#### What the task asks:
Print the data exactly as written, line for line, and leave its pictures behind.
----
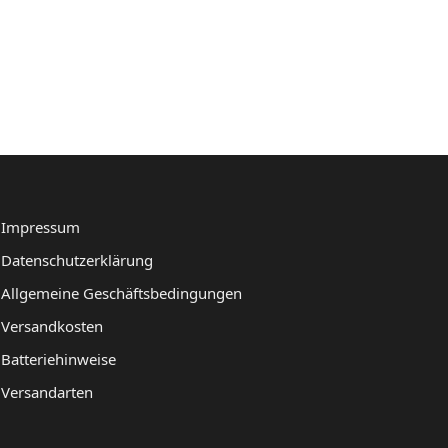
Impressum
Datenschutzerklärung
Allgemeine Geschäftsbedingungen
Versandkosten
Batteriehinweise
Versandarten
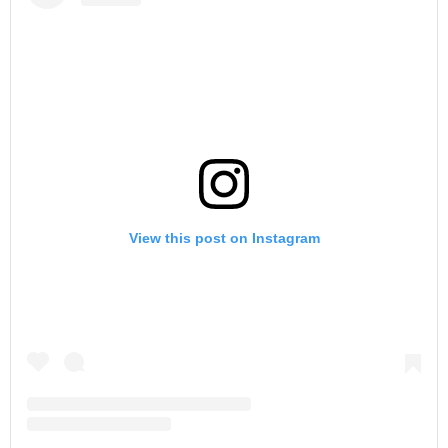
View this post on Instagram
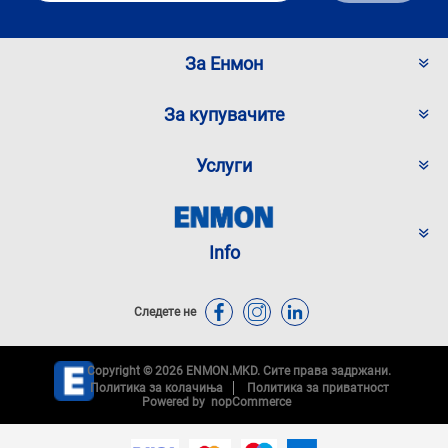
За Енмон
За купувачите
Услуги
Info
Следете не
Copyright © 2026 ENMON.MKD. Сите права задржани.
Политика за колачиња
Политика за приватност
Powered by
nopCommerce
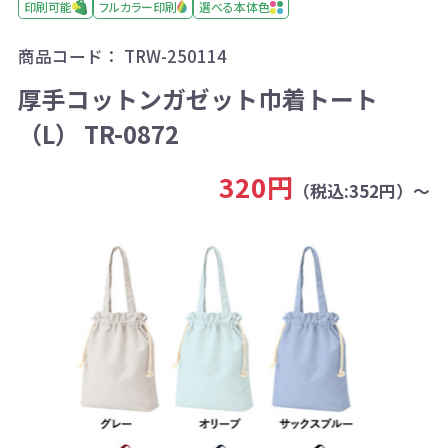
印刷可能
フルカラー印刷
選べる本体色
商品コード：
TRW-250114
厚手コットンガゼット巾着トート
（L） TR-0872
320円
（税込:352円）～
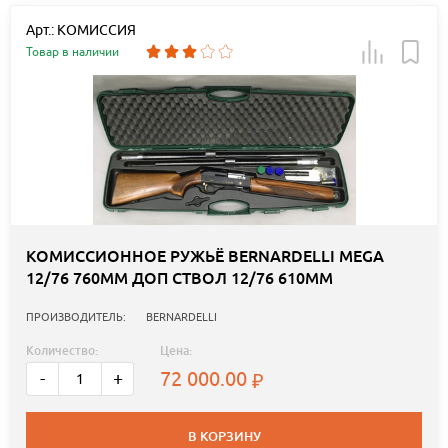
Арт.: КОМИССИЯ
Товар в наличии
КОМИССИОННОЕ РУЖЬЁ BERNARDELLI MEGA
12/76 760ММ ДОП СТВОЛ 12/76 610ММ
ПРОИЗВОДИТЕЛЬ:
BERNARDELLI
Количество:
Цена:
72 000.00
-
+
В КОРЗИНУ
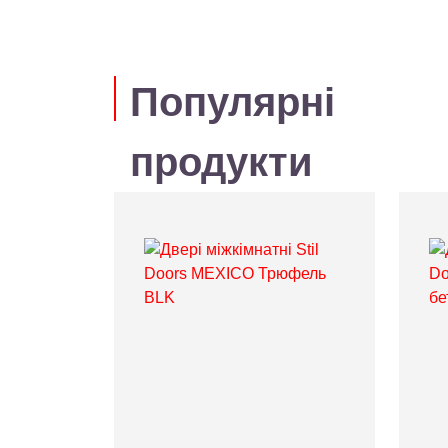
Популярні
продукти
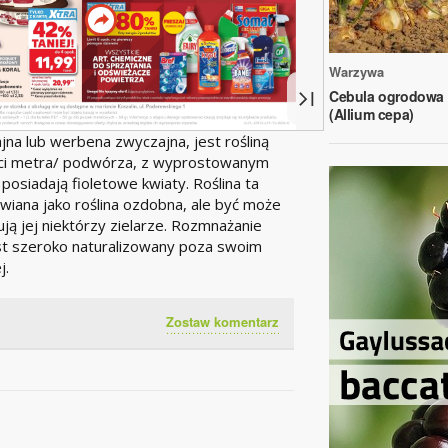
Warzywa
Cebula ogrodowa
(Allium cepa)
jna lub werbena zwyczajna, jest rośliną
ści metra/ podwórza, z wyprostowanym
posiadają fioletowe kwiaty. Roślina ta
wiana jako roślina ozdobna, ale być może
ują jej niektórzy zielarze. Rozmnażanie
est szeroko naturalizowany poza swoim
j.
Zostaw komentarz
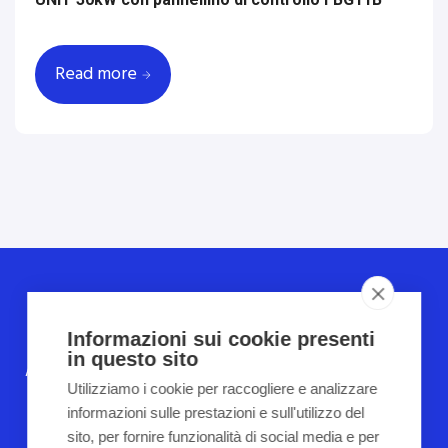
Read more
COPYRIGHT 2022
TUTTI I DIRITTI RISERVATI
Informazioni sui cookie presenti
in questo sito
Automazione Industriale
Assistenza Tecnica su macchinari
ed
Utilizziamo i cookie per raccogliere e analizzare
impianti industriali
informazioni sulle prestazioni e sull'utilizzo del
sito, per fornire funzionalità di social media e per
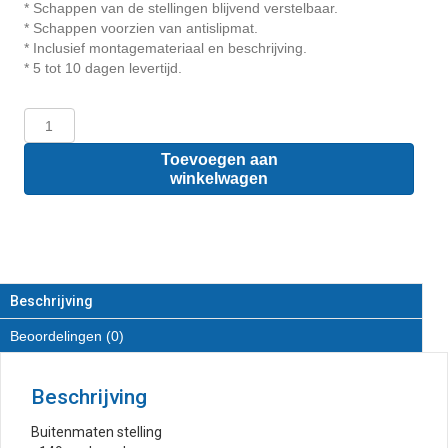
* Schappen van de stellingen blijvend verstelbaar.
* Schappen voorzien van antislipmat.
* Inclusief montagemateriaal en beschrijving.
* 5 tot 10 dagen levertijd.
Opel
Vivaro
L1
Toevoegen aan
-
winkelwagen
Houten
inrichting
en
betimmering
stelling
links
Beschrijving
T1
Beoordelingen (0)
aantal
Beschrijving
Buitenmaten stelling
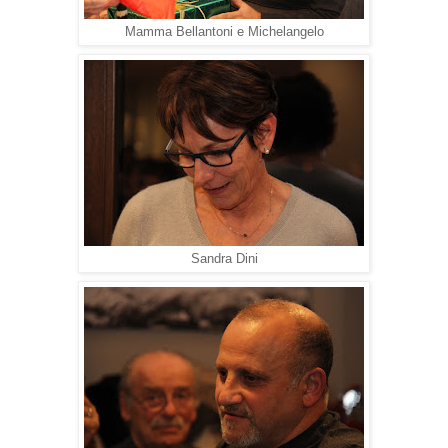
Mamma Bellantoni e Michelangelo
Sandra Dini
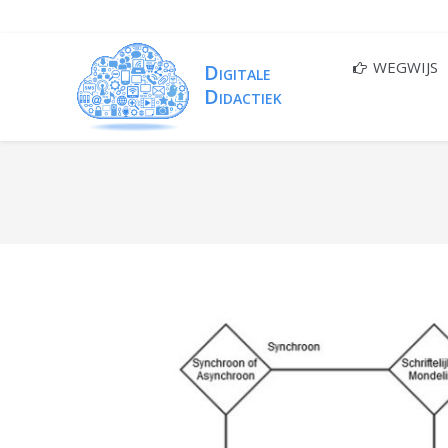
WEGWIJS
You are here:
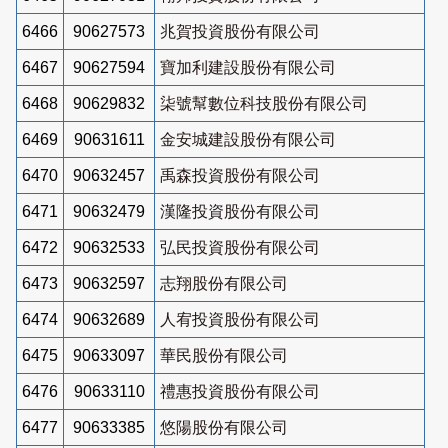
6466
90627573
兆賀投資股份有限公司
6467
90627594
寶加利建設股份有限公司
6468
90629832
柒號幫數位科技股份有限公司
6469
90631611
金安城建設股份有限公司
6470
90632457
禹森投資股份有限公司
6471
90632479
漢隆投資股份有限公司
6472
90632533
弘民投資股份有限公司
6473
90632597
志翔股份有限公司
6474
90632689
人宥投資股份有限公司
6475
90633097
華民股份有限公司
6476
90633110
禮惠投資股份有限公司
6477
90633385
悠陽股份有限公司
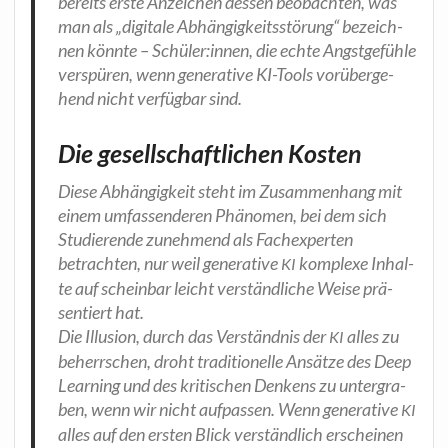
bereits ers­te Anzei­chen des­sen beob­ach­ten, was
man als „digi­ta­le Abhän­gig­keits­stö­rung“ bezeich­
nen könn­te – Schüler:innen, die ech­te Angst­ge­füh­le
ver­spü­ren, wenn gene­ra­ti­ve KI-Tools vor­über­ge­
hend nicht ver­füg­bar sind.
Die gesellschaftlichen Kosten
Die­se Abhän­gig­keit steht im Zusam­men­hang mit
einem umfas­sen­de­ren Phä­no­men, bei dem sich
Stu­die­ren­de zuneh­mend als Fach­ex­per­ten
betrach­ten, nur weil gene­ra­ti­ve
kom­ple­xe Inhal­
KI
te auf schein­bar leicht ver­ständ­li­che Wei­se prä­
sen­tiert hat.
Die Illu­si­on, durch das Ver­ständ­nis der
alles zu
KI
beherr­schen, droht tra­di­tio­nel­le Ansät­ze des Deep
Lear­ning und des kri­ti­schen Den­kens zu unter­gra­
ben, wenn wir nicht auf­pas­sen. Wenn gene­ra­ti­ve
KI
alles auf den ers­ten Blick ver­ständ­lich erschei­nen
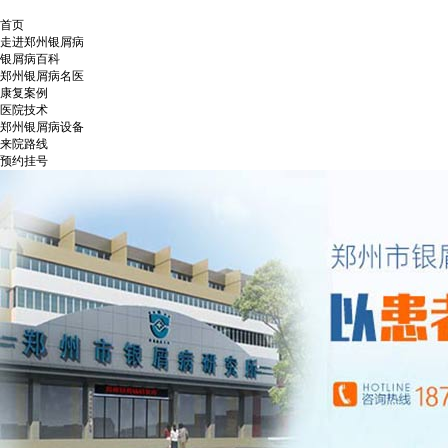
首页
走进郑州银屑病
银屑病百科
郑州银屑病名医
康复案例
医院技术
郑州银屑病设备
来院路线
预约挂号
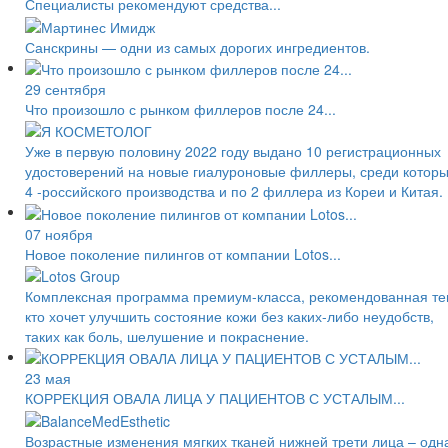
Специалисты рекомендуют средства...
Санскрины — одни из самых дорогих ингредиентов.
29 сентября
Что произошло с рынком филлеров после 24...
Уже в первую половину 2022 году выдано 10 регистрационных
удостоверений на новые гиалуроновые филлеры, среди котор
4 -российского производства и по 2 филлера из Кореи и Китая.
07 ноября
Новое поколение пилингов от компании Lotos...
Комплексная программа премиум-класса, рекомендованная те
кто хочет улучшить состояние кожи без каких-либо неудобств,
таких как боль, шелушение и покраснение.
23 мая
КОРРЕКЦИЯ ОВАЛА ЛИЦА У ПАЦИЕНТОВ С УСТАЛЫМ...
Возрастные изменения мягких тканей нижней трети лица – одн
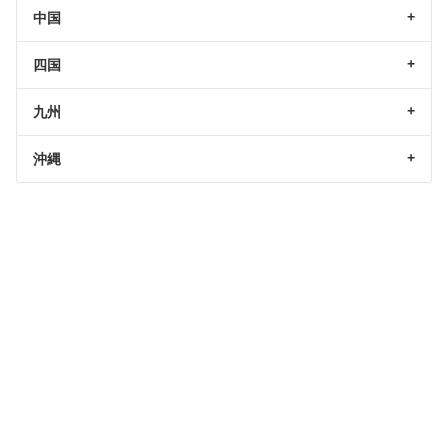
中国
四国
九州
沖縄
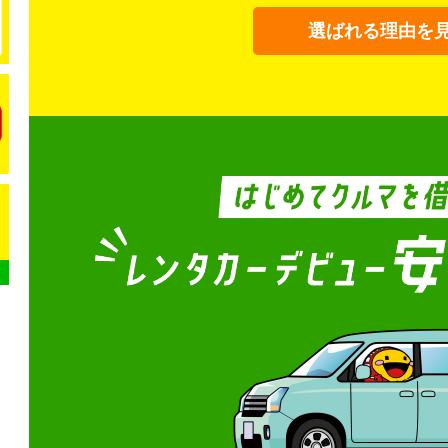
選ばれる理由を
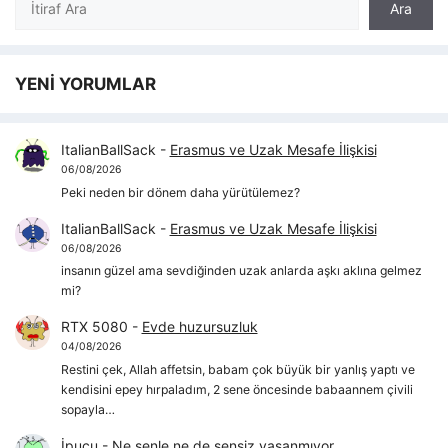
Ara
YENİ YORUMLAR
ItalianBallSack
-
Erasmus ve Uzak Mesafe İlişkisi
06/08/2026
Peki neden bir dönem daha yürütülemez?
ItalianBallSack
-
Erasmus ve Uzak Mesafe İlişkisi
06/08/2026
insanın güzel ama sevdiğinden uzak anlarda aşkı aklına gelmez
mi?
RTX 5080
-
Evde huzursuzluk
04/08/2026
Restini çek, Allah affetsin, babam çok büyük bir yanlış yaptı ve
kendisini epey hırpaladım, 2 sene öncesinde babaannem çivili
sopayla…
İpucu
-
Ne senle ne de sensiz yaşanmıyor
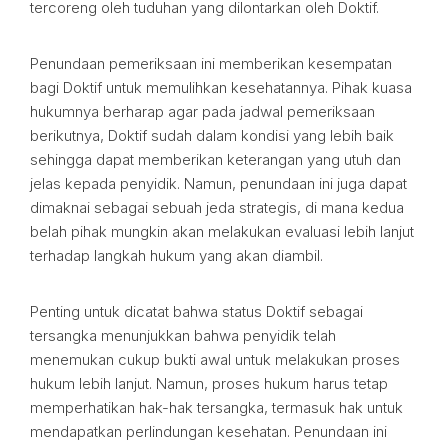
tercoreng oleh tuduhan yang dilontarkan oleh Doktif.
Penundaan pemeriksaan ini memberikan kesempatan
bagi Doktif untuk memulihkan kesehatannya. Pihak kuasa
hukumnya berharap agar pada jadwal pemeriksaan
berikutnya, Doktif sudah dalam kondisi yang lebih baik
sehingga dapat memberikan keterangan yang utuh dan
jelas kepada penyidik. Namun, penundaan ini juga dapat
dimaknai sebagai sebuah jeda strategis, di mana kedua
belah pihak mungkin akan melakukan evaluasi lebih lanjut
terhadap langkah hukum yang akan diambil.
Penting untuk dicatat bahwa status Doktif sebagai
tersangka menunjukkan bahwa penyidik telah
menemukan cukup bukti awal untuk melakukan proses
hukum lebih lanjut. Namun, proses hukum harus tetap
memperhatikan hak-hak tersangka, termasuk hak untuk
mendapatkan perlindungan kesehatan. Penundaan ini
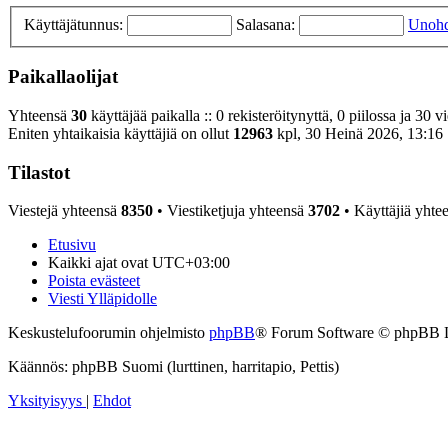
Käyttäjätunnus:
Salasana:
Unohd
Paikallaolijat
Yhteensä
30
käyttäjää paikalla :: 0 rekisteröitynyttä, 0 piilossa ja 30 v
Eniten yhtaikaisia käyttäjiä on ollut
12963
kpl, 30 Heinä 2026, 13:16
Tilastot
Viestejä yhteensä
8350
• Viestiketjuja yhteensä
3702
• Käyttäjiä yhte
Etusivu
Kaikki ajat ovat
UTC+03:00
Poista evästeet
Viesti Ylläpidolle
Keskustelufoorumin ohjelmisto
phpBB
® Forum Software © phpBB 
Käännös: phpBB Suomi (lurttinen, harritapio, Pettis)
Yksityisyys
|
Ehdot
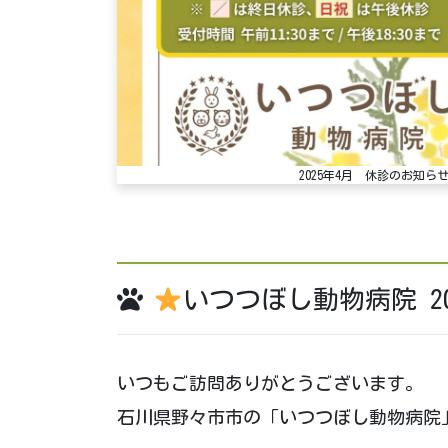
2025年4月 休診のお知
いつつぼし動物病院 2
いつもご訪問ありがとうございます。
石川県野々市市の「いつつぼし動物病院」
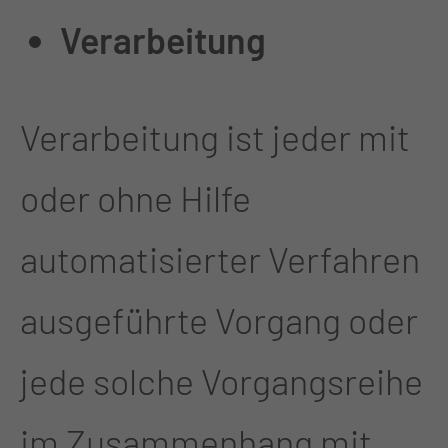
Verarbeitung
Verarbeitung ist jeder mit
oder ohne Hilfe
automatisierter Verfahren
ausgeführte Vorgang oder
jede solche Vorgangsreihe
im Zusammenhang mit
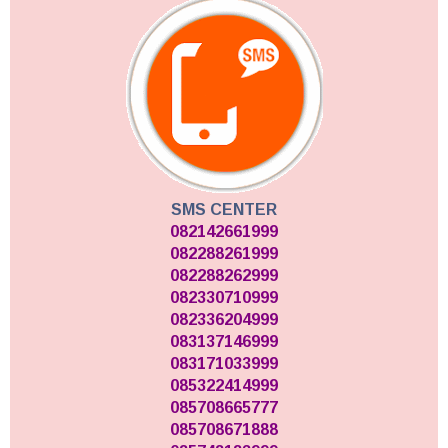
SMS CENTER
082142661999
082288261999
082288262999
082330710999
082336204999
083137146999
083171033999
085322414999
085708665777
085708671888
----
#### Answer space:
Impressum
Datenschutzerklärung
Allgemeine Geschäftsbedingungen
Versandkosten
Batteriehinweise
Versandarten
View this post on Instagram
За Енмон
За купувачите
Услуги
Info
Следете не
Copyright © 2026 ENMON.MKD. Сите права задржани.
Политика за колачиња
Политика за приватност
Powered by
nopCommerce
印刷可能
フルカラー印刷
選べる本体色
商品コード：
TRW-250114
厚手コットンガゼット巾着トート
（L） TR-0872
320円
（税込:352円）～
Арт.: КОМИССИЯ
Товар в наличии
КОМИССИОННОЕ РУЖЬЁ BERNARDELLI MEGA
12/76 760ММ ДОП СТВОЛ 12/76 610ММ
ПРОИЗВОДИТЕЛЬ:
BERNARDELLI
Количество:
Цена:
72 000.00
-
+
В КОРЗИНУ
Популярні
продукти
Warzywa
Cebula ogrodowa
(Allium cepa)
jna lub werbena zwyczajna, jest rośliną
ści metra/ podwórza, z wyprostowanym
posiadają fioletowe kwiaty. Roślina ta
wiana jako roślina ozdobna, ale być może
ują jej niektórzy zielarze. Rozmnażanie
est szeroko naturalizowany poza swoim
j.
Zostaw komentarz
Read more
COPYRIGHT 2022
TUTTI I DIRITTI RISERVATI
Informazioni sui cookie presenti
in questo sito
Automazione Industriale
Assistenza Tecnica su macchinari
ed
Utilizziamo i cookie per raccogliere e analizzare
impianti industriali
informazioni sulle prestazioni e sull'utilizzo del
sito, per fornire funzionalità di social media e per
* Schappen van de stellingen blijvend verstelbaar.
* Schappen voorzien van antislipmat.
* Inclusief montagemateriaal en beschrijving.
* 5 tot 10 dagen levertijd.
Opel
Vivaro
L1
Toevoegen aan
-
winkelwagen
Houten
inrichting
en
betimmering
stelling
links
Beschrijving
T1
Beoordelingen (0)
aantal
Beschrijving
Buitenmaten stelling
Mamma Bellantoni e Michelangelo
Sandra Dini
WEGWIJS
You are here:
6466
90627573
兆賀投資股份有限公司
6467
90627594
寶加利建設股份有限公司
6468
90629832
柒號幫數位科技股份有限公司
6469
90631611
金安城建設股份有限公司
6470
90632457
禹森投資股份有限公司
6471
90632479
漢隆投資股份有限公司
6472
90632533
弘民投資股份有限公司
6473
90632597
志翔股份有限公司
6474
90632689
人宥投資股份有限公司
6475
90633097
華民股份有限公司
6476
90633110
禮惠投資股份有限公司
6477
90633385
悠陽股份有限公司
bereits ers­te Anzei­chen des­sen beob­ach­ten, was
man als „digi­ta­le Abhän­gig­keits­stö­rung“ bezeich­
nen könn­te – Schüler:innen, die ech­te Angst­ge­füh­le
ver­spü­ren, wenn gene­ra­ti­ve KI-Tools vor­über­ge­
hend nicht ver­füg­bar sind.
Die gesellschaftlichen Kosten
Die­se Abhän­gig­keit steht im Zusam­men­hang mit
einem umfas­sen­de­ren Phä­no­men, bei dem sich
Stu­die­ren­de zuneh­mend als Fach­ex­per­ten
betrach­ten, nur weil gene­ra­ti­ve
kom­ple­xe Inhal­
KI
te auf schein­bar leicht ver­ständ­li­che Wei­se prä­
sen­tiert hat.
Die Illu­si­on, durch das Ver­ständ­nis der
alles zu
KI
beherr­schen, droht tra­di­tio­nel­le Ansät­ze des Deep
Lear­ning und des kri­ti­schen Den­kens zu unter­gra­
ben, wenn wir nicht auf­pas­sen. Wenn gene­ra­ti­ve
KI
alles auf den ers­ten Blick ver­ständ­lich erschei­nen
首页
走进郑州银屑病
银屑病百科
郑州银屑病名医
康复案例
医院技术
郑州银屑病设备
来院路线
预约挂号
Специалисты рекомендуют средства...
Санскрины — одни из самых дорогих ингредиентов.
29 сентября
Что произошло с рынком филлеров после 24...
Уже в первую половину 2022 году выдано 10 регистрационных
удостоверений на новые гиалуроновые филлеры, среди котор
4 -российского производства и по 2 филлера из Кореи и Китая.
07 ноября
Новое поколение пилингов от компании Lotos...
Комплексная программа премиум-класса, рекомендованная те
кто хочет улучшить состояние кожи без каких-либо неудобств,
таких как боль, шелушение и покраснение.
23 мая
КОРРЕКЦИЯ ОВАЛА ЛИЦА У ПАЦИЕНТОВ С УСТАЛЫМ...
Возрастные изменения мягких тканей нижней трети лица – одн
中国
四国
九州
沖縄
選ばれる理由を
Ara
YENİ YORUMLAR
ItalianBallSack
-
Erasmus ve Uzak Mesafe İlişkisi
06/08/2026
Peki neden bir dönem daha yürütülemez?
ItalianBallSack
-
Erasmus ve Uzak Mesafe İlişkisi
06/08/2026
insanın güzel ama sevdiğinden uzak anlarda aşkı aklına gelmez
mi?
RTX 5080
-
Evde huzursuzluk
04/08/2026
Restini çek, Allah affetsin, babam çok büyük bir yanlış yaptı ve
kendisini epey hırpaladım, 2 sene öncesinde babaannem çivili
sopayla…
İpucu
-
Ne senle ne de sensiz yaşanmıyor
tercoreng oleh tuduhan yang dilontarkan oleh Doktif.
Penundaan pemeriksaan ini memberikan kesempatan
bagi Doktif untuk memulihkan kesehatannya. Pihak kuasa
hukumnya berharap agar pada jadwal pemeriksaan
berikutnya, Doktif sudah dalam kondisi yang lebih baik
sehingga dapat memberikan keterangan yang utuh dan
jelas kepada penyidik. Namun, penundaan ini juga dapat
dimaknai sebagai sebuah jeda strategis, di mana kedua
belah pihak mungkin akan melakukan evaluasi lebih lanjut
terhadap langkah hukum yang akan diambil.
Penting untuk dicatat bahwa status Doktif sebagai
tersangka menunjukkan bahwa penyidik telah
menemukan cukup bukti awal untuk melakukan proses
hukum lebih lanjut. Namun, proses hukum harus tetap
memperhatikan hak-hak tersangka, termasuk hak untuk
mendapatkan perlindungan kesehatan. Penundaan ini
Käyttäjätunnus:
Salasana:
Unohd
Paikallaolijat
Yhteensä
30
käyttäjää paikalla :: 0 rekisteröitynyttä, 0 piilossa ja 30 v
Eniten yhtaikaisia käyttäjiä on ollut
12963
kpl, 30 Heinä 2026, 13:16
Tilastot
Viestejä yhteensä
8350
• Viestiketjuja yhteensä
3702
• Käyttäjiä yhte
Etusivu
Kaikki ajat ovat
UTC+03:00
Poista evästeet
Viesti Ylläpidolle
Keskustelufoorumin ohjelmisto
phpBB
® Forum Software © phpBB 
Käännös: phpBB Suomi (lurttinen, harritapio, Pettis)
Yksityisyys
|
Ehdot
2025年4月 休診のお知
いつつぼし動物病院 2
いつもご訪問ありがとうございます。
石川県野々市市の「いつつぼし動物病院」
Verarbeitung
Verarbeitung ist jeder mit
oder ohne Hilfe
automatisierter Verfahren
ausgeführte Vorgang oder
jede solche Vorgangsreihe
im Zusammenhang mit
SMS CENTER
082142661999
082288261999
082288262999
082330710999
082336204999
083137146999
083171033999
085322414999
085708665777
085708671888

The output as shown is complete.